[Collected data]
"""
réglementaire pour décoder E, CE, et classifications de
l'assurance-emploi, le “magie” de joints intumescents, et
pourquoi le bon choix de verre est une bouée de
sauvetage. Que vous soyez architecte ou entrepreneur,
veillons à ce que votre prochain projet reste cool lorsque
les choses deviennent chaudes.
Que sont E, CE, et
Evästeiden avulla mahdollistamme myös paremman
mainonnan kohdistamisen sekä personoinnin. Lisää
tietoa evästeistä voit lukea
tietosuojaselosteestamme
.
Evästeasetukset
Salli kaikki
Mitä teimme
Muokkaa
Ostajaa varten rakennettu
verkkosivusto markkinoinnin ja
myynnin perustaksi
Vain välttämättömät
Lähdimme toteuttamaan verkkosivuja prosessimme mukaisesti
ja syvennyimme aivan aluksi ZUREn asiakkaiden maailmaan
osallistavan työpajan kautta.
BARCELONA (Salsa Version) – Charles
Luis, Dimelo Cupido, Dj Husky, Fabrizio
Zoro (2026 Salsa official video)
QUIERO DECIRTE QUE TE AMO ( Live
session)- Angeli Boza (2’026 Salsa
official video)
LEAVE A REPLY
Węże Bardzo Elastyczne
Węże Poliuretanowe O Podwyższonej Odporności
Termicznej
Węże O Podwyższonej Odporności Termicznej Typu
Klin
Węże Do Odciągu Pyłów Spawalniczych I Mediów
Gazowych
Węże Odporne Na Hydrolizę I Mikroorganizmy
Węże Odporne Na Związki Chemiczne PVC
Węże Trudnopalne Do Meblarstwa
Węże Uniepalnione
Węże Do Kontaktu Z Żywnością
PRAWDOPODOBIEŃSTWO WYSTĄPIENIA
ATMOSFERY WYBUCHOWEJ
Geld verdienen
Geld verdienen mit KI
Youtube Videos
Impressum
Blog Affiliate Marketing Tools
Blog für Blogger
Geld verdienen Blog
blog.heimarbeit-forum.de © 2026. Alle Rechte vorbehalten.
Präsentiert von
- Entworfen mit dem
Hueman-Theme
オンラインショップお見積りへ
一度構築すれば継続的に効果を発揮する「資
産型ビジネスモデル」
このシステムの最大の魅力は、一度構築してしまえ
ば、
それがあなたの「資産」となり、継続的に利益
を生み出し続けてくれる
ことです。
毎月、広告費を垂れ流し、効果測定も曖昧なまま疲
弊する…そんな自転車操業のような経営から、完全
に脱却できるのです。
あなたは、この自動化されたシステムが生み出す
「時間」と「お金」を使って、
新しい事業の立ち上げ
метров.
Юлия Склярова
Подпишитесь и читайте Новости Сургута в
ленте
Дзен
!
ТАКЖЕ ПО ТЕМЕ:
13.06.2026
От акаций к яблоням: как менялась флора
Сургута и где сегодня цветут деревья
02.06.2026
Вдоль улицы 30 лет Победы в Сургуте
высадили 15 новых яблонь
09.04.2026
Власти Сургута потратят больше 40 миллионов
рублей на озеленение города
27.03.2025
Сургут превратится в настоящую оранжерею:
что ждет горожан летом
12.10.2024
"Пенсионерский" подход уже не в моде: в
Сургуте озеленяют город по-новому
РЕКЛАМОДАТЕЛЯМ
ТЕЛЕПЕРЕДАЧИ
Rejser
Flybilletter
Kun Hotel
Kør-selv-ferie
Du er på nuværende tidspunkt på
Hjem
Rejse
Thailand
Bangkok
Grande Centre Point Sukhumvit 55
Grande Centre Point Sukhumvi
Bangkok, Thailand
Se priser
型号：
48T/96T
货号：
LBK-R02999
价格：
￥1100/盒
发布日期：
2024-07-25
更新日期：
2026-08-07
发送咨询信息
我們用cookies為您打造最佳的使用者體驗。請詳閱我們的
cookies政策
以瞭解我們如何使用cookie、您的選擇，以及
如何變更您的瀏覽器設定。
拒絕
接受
"""
Filter the data above down to lines with the word "Odporne", and copy them.

Solution for this exercise:
Węże Odporne Na Hydrolizę I Mikroorganizmy
Węże Odporne Na Związki Chemiczne PVC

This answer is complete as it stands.